Big-sibs will need some time and instruction to help them become comfortable and competent interacting with the new baby. Try not to overreact when they do something incorrectly because they may get scared, withdraw and form negative associations with their new sibling. If you calmly explain how they can adjust what they are doing to make the baby even more comfortable, they will be much more receptive to your suggestions. Having said that, you should never leave a newborn unsupervised with a young child, no matter how responsible and loving he/she is with the baby.
2. Maintain the older sibling’s typical routine whenever possible.
It is reassuring for youngsters to have their meals, naps, daycare/school/classes remain as close to the regular schedule as possible during this time of transition.
3. Have realistic expectations for the older sibling.
Do not expect your child to become more independent when you have a new baby. In fact, children often regress to more baby-like behavior when a new baby is introduced into the family. Most likely everything will return to normal in a relatively short period of time, so be patient. No matter how prepared and excited a little one is about becoming a big sister or brother, there is bound to be an adjustment period. Do not force your child to connect with the baby; let him/her adjust at his/her own pace.
4. Praise the older sibling for positive behaviors.

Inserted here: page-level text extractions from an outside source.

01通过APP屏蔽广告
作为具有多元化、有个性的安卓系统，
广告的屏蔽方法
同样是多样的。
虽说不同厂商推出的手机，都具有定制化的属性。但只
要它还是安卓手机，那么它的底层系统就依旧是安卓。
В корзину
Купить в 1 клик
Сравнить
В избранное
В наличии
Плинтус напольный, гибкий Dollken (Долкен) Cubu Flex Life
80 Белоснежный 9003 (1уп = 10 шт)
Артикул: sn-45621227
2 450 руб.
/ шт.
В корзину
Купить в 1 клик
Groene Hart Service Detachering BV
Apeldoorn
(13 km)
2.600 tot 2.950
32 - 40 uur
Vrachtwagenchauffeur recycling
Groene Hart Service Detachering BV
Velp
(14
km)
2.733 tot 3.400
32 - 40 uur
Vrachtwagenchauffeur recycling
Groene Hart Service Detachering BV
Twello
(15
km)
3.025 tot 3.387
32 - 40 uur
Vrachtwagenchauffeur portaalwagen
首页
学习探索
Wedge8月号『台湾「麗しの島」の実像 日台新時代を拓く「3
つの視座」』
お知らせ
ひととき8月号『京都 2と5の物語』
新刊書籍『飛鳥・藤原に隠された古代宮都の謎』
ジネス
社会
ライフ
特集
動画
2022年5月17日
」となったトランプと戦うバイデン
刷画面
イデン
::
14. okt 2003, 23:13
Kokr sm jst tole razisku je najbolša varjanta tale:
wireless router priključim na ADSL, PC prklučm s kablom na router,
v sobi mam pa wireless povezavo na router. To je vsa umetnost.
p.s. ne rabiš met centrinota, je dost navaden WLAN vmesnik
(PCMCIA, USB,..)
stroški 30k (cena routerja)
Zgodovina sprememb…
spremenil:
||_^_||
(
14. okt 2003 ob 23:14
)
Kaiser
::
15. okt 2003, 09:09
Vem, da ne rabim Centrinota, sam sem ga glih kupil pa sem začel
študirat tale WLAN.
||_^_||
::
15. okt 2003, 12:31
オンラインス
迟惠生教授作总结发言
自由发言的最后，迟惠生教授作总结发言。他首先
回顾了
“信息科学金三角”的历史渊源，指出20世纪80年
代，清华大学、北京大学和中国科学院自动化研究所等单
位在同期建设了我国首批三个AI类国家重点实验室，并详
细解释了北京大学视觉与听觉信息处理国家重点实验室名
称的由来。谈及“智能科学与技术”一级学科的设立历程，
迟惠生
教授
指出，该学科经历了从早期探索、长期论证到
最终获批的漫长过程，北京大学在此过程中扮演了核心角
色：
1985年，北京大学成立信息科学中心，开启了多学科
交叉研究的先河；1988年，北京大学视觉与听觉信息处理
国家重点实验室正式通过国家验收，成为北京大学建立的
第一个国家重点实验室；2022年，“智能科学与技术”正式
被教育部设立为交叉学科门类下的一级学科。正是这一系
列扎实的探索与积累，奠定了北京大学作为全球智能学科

It is extremely important to praise positive behavior and to try to ignore negative behavior, if it’s not dangerous. Most likely, negative actions are attempts to get attention; therefore, you will just be encouraging the behavior if you react. “I Am a Great Big Brother” or “I Am a Great Big Sister” reward charts can help everyone to focus on positive behaviors. By focusing on socially appropriate behaviors, you will help your child replace negative actions with desirable ones. Try to avoid potential acts of aggression toward the baby by expressing praise about how kind and gentle your child is being when he/she gives hugs, kisses or other appropriate attention.
5. Listen carefully to how your child is feeling and spend special alone time with the big-sib.
This will help minimize feelings of jealousy and uncertainty. Each parent should set aside one-on-one time with the older sibling so he/she does not feel forgotten. Even a short amount of time can go a very long way toward assuring that the older child does not feel replaced by the new baby. If possible, let the child pick the activity so he/she feels very important.
While everyone in the family adjusts there will inevitably be rough patches. However, by focusing on creating a positive environment your older child will be more apt to embrace and grow into his/her new role as a big sister or brother.